Mein Menschenbild sagt mir, dass wir die Mitarbeiterinnen und Mitarbeiter stark machen müssen, dann werden sie dafür sorgen, dass die Kunden zufrieden sind und das Unternehmen eine starke Marktstellung erreicht und behält.

Wir haben noch eine vierte Rolle eingeführt, die der Projektleitung, die größere Programme und Initiativen im Unternehmen organisiert. Diese vier Rollen treffen unternehmerische Entscheidungen. Auf stärker operativer Ebene gibt es dann noch Squad Owner und Chapter Guides, die crossfunktionale Themen treiben.

Klingt nach Totalumbau.

Ich denke, wir sind da führend, denn ich kenne kein anderes großes Unternehmen, in dem bis zur ersten Ebene unter dem Vorstand fachliche Führung und Expertenrollen mit inhaltlichen Führungsrollen gleichgestellt sind. Wir haben dazu vorab Studien erstellt und nichts Vergleichbares gefunden. Es geht um eine radikale Veränderung in Organisation und Führung. Und um einen transparenten Karrierepfad im Unternehmen, der Experten auch bis hoch zum Vorstand führt.

Was macht Karriere aus?

Es gibt also noch Karriere bei Ihnen, auch ohne Hierarchie? Kann ich als Squad Owner einsteigen mit dem Ziel, einmal People Lead zu werden für 50 Menschen?

Das könnten Sie tun, ja. Allerdings sprechen wir eher von Netzwerkkarrieren. Das heißt, es gibt sehr viele Karrierewege, die darauf ausgelegt sind, zunächst einmal Rollen in unterschiedlichen Funktionsbereichen, genauer: in anderen Teams, wahrzunehmen. Denn weil wir die End-to-End-Verantwortung konsequent umsetzen, haben wir in fast allen Teams alle Funktionen, von zum Beispiel Beratung, Produktmanagement, der Entwicklung und bis hin zum Betrieb und der Einführung. Gleichzeitig haben Mitarbeiterinnen und Mitarbeiter die Möglichkeit, höher vergütete Rollen jenseits der Teams anzustreben. Die Menschen können sich in beide Richtungen bewegen.

Kam der Impuls zu diesen disruptiven Veränderungen, wie Sie sie nennen, von außen oder von innen?

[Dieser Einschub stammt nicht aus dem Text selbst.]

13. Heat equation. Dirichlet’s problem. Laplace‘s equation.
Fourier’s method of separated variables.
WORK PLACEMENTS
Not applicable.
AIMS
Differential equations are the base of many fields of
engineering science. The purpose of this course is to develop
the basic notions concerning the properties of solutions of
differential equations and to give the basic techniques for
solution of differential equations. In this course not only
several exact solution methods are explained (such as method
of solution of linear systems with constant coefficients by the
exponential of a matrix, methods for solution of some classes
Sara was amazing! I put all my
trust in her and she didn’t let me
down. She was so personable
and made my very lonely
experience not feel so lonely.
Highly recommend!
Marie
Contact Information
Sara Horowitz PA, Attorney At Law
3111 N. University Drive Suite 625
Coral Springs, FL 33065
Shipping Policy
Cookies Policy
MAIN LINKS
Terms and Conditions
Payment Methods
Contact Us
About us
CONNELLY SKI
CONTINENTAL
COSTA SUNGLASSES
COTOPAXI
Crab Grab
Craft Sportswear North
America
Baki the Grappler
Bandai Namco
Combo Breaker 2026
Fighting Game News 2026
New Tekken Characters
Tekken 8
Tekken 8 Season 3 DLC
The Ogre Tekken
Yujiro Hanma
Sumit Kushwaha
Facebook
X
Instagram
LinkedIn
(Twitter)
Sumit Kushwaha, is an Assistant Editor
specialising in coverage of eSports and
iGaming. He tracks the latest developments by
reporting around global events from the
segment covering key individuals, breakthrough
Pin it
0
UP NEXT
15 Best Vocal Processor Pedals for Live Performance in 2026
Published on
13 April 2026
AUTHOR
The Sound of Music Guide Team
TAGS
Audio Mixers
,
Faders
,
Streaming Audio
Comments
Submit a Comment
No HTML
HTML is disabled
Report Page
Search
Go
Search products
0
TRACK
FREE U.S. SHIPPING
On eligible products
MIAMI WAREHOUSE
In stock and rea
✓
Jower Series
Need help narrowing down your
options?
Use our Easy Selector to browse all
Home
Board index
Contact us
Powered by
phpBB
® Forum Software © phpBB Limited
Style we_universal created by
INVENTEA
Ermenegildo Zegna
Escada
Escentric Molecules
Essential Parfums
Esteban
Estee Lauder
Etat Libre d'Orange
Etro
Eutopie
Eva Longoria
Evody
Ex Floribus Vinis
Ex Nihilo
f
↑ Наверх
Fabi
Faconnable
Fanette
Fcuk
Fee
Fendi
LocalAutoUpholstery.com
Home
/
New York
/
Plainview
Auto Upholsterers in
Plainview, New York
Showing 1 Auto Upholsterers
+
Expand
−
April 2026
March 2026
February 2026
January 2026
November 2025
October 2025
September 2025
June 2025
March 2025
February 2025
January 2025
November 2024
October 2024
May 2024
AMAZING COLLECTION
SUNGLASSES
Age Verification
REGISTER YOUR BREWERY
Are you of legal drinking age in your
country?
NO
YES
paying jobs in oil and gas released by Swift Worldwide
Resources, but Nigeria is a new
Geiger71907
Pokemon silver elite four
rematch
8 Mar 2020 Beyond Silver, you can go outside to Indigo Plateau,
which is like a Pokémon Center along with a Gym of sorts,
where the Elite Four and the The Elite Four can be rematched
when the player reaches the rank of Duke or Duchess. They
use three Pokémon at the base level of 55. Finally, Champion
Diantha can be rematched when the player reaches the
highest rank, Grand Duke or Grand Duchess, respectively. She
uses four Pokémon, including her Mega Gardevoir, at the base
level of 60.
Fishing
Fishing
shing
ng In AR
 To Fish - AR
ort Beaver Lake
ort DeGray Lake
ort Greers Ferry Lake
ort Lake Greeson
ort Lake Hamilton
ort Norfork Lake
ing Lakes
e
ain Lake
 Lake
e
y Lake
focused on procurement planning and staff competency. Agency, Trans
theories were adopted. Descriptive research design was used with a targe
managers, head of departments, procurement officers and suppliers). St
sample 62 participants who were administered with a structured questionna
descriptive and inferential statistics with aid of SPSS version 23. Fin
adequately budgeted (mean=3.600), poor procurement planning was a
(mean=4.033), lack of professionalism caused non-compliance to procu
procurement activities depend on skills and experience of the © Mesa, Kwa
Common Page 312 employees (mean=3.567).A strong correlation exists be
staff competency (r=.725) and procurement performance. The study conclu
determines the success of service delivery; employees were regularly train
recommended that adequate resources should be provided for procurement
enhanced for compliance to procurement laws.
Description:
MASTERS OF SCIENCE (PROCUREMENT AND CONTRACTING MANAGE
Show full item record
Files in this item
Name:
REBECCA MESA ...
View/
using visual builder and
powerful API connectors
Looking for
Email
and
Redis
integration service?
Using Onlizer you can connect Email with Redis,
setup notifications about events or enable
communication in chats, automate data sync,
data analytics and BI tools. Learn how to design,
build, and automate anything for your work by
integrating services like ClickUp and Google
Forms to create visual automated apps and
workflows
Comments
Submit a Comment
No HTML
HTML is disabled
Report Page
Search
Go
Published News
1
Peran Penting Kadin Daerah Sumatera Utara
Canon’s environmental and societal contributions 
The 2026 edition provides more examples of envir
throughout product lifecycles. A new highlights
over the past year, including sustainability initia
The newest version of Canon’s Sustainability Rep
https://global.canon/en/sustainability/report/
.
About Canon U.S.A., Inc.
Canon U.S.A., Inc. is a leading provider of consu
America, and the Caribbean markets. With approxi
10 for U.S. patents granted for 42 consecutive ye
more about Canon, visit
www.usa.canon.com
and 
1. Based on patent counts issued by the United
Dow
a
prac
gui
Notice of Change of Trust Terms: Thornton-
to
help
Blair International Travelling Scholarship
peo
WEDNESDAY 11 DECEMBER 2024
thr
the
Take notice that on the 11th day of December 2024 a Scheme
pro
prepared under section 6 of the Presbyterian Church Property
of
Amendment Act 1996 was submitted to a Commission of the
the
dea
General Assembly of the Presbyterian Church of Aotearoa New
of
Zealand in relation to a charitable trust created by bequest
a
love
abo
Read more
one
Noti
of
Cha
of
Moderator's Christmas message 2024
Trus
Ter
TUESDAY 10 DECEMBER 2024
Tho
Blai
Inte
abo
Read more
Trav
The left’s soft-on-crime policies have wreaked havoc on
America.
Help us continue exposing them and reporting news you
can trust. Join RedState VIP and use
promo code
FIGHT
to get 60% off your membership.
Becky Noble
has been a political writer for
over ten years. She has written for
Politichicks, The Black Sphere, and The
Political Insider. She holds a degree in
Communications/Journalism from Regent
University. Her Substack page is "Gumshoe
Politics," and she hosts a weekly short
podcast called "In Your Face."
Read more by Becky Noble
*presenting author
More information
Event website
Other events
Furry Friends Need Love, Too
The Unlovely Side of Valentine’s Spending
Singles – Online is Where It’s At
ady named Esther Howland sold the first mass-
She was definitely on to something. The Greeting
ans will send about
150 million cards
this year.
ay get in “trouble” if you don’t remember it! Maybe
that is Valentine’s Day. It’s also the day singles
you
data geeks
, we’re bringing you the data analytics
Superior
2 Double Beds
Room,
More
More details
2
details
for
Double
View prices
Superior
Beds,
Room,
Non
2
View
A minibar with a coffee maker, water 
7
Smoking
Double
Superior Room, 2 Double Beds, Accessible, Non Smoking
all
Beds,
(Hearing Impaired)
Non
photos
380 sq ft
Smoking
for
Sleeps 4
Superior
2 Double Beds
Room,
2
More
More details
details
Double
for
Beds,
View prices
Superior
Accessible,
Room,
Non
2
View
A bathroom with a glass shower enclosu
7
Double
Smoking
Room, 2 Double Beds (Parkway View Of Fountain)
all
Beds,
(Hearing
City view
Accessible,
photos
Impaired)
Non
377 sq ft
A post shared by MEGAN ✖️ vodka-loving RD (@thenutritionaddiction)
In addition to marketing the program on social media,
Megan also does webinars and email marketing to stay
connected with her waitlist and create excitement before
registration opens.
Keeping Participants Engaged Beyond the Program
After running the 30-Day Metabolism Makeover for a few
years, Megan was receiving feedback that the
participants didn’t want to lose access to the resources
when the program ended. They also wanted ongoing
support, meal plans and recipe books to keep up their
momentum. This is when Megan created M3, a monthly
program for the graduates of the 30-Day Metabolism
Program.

Von außen und von innen. Im Jahr 2015 hatten wir zwei Unternehmen fusioniert, die bis dato als Wettbewerber unterwegs waren. Es gab sehr viele Spannungen im fusionierten Unternehmen und ehrlicherweise eine starke Beschäftigung mit sich selbst. Die Kunden sind in dieser Zeit ein wenig aus dem Blick geraten und wurden langsam ungeduldig insbesondere in Bezug auf Innovationen und Qualität. Zumal sich der Markt ja weiterentwickelt hat. Im Vorstand waren wir uns einig, dass in dieser Situation das Drehen an vier, fünf Schräubchen allein nicht hilft. Wir wussten, wir brauchen eine ganz andere, eine disruptive Herangehensweise in dem Unternehmen, nicht zuletzt, weil wir die drei „verlorenen“ Jahre des Post-Merger-Prozesses wieder aufholen mussten. Das war nur möglich, indem wir einen ganz neuen Weg gingen.

Performance Management neu gedacht

Im Kern ging es um die Performance zum Kunden und um Performance Management. Wie sieht Ihr Performance Management aus?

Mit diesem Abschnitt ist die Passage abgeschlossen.